• _Assigned task_:
In the data, find each line where the word "Chaco" appears and list that line.

• _Provided information_:
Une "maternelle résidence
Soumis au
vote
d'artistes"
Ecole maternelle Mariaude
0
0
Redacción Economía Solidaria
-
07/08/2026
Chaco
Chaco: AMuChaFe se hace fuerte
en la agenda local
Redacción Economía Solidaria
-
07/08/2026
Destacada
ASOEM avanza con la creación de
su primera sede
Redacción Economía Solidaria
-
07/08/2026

• _Exercise response_:
Chaco
Chaco: AMuChaFe se hace fuerte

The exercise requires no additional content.